- _PROBLEM TO SOLVE_
How many lines of the data include the string "rugs"? State the number and nothing else.

- _SOURCE MATERIAL_
=======

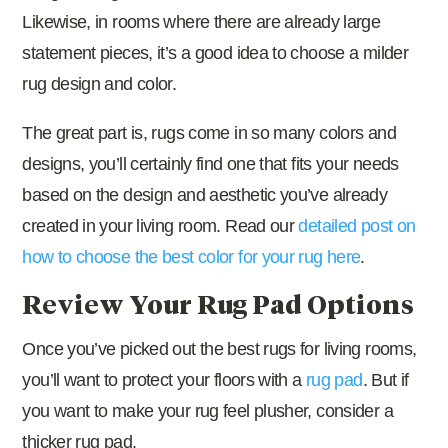
Likewise, in rooms where there are already large
statement pieces, it’s a good idea to choose a milder
rug design and color.
The great part is, rugs come in so many colors and
designs, you’ll certainly find one that fits your needs
based on the design and aesthetic you’ve already
created in your living room. Read our
detailed post on
how to choose the best color for your rug here
.
Review Your Rug Pad Options
Once you’ve picked out the best rugs for living rooms,
you’ll want to protect your floors with a
rug pad
. But if
you want to make your rug feel plusher, consider a
thicker rug pad.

=======

- _OUTPUT FOR THIS EXERCISE_
2